**Aim of the exercise**: Determine how many lines in the data below contain "товар" and write only that number.

==== Excerpted data

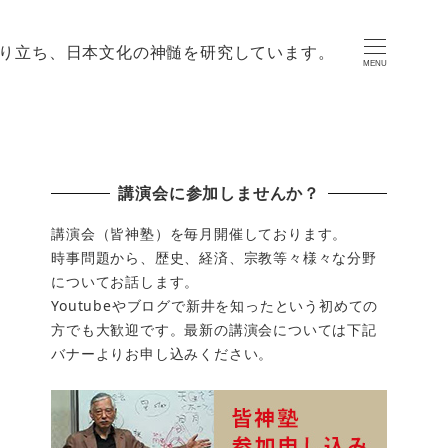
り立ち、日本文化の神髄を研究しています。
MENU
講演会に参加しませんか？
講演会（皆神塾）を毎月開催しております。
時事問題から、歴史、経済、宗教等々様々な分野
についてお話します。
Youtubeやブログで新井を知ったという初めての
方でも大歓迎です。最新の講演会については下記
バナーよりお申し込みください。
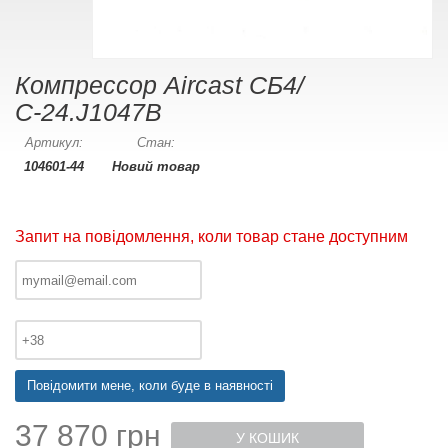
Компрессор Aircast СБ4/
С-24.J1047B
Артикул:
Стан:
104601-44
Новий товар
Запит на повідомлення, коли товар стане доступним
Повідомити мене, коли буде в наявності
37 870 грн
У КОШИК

========

**Result of this task**: 2